CVE-2025-13691 is a vulnerability classified under CWE-497, indicating exposure of sensitive system information to an unauthorized control sphere. Specifically, IBM DataStage on Cloud Pak for Data versions 5.1.2 through 5.3.0 improperly include sensitive information in HTTP responses. This leakage can be leveraged by an attacker with low privileges (requiring only limited authentication) to impersonate other users within the system, potentially gaining unauthorized access to data and functions. The vulnerability has a CVSS 3.1 base score of 8.1, reflecting high severity due to its impact on confidentiality and integrity without requiring user interaction. The attack vector is network-based, with low attack complexity, meaning an attacker can exploit this remotely with minimal effort once authenticated. Although no public exploits have been reported, the nature of the vulnerability poses a significant risk to organizations relying on IBM DataStage for data integration and ETL processes within Cloud Pak for Data environments. The flaw could facilitate lateral movement, privilege escalation, or unauthorized data access, undermining trust in data processing pipelines.

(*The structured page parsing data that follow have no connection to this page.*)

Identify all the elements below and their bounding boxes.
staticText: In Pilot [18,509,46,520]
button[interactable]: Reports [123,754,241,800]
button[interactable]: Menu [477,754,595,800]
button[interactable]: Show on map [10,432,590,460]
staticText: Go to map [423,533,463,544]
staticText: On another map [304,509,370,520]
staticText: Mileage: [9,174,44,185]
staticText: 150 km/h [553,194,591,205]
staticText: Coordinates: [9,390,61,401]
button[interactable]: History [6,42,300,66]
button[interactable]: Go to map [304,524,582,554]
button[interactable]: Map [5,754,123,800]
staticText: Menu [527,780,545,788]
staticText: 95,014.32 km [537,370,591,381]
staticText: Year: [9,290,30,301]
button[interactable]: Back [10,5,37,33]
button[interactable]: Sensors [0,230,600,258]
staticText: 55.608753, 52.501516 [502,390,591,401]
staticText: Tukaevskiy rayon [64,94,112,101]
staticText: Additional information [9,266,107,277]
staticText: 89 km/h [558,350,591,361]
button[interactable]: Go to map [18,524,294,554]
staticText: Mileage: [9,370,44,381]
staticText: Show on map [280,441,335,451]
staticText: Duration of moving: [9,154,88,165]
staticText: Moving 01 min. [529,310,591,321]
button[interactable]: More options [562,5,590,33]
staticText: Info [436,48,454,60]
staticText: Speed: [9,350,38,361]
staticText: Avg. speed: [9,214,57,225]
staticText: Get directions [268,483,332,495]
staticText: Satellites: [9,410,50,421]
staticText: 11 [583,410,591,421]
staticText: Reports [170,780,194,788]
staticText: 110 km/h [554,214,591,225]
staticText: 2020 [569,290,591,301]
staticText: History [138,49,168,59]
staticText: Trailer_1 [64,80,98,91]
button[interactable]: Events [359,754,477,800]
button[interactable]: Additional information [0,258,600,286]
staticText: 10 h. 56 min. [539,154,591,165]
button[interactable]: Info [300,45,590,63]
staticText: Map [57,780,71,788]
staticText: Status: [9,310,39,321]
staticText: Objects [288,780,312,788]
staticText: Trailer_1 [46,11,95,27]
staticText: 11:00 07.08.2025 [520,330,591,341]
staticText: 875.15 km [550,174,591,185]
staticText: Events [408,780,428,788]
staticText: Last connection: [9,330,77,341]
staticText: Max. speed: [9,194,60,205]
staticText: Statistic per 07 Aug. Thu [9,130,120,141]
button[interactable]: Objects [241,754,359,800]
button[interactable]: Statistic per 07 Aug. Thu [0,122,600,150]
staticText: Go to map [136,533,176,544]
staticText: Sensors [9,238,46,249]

The vulnerability could lead to unauthorized disclosure of sensitive information, enabling attackers to impersonate legitimate users and access or manipulate critical data integration workflows. This compromises confidentiality and integrity of enterprise data, potentially leading to data breaches, regulatory non-compliance, and operational disruptions. Organizations relying on IBM DataStage for critical ETL and data orchestration tasks may face significant risks including exposure of proprietary or personal data, loss of data integrity, and erosion of trust in data governance. The absence of impact on availability means systems remain operational but compromised. The ease of exploitation and network accessibility increase the likelihood of targeted attacks, especially in environments where multiple users share access or where credentials are reused or weak. The vulnerability could also facilitate further attacks within the network by enabling impersonation and privilege escalation.

Organizations should immediately assess their IBM DataStage on Cloud Pak for Data deployments to identify affected versions (5.1.2 through 5.3.0). Although no official patches are listed, it is critical to monitor IBM security advisories for forthcoming updates and apply them promptly once available. In the interim, restrict network access to the DataStage management interfaces using network segmentation, firewalls, and VPNs to limit exposure to trusted users only. Implement strict access controls and multi-factor authentication to reduce the risk of unauthorized access. Conduct thorough audits of user privileges and session management to detect and prevent impersonation attempts. Employ web application firewalls (WAFs) to detect anomalous HTTP responses and block suspicious activities. Additionally, monitor logs for unusual authentication or access patterns indicative of exploitation attempts. Educate administrators and users about the risks and ensure rapid incident response capabilities are in place.